Dans la lutte contre le réchauffement climatique et la mise en œuvre de la transition énergétique, les collectivités territoriales, de par leurs compétences et actions, ont un rôle central à jouer et à assumer. De nombreuses autorités locales s’engagent ainsi dans cette transition, mais cette dernière ne sera réellement atteinte que si l’urbanisme et l’aménagement d’un territoire intègrent réellement cet enjeu. La planification urbaine représente en effet un champ d’actions pertinent et indispensable pour répondre aux défis actuels.

La densification des villes, la rénovation énergétique du parc ancien, la construction de bâtiments à haute performance énergétique, l’incitation à l’usage de modes de mobilité active (marche, vélo), l’amélioration de l’offre de transports en commun existants ou encore la mise en place de moyens de production d’énergies renouvelables représentent autant de mesures à développer pour atteindre les objectifs liés à la maîtrise de l’énergie et à la réduction de l’émission des gaz à effet de serre. A ce titre, les schémas de cohérence territoriale (Scot) et les plans locaux d’urbanisme (PLU), outils majeurs des collectivités pour l’aménagement des territoires, constituent des leviers importants de la transition énergétique.

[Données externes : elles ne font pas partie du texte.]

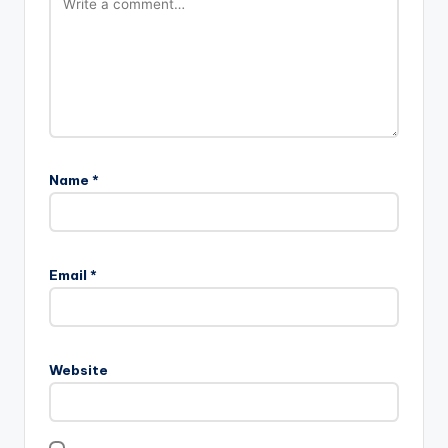
Name
*
Email
*
Website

  • Maîtrise de l’énergie dans la planification territoriale

De plus en plus de collectivités intègrent désormais des mesures, plus ou moins contraignantes et fortes, liées à la maîtrise de l’énergie lors de l’élaboration ou la révision de ces documents d’urbanisme et de planification. Sur 15 ou 20 ans, le Scot permet en effet de définir les principes généraux d’aménagement et les grandes fonctions urbaines à l’échelle d’un bassin de vie, ce dernier pouvant regrouper jusqu’à plusieurs intercommunalités. Il organise ainsi le développement d’un territoire en matière de transports, d'urbanisme, de développement économique, d’environnement et d’énergie, tout en s’assurant de la cohérence des documents sectoriels intercommunaux (PLU intercommunal, programmes locaux de l’habitat (PLH), plans de déplacements urbains (PDU)), ainsi que des PLU ou des cartes établis au niveau communal.
En termes de maîtrise énergétique, la réduction de la consommation, essentiellement dans le bâti et les déplacements, ainsi que l’augmentation de la production d’énergies renouvelables sont bien souvent deux grands axes d’orientations, déclinés dans les Scot.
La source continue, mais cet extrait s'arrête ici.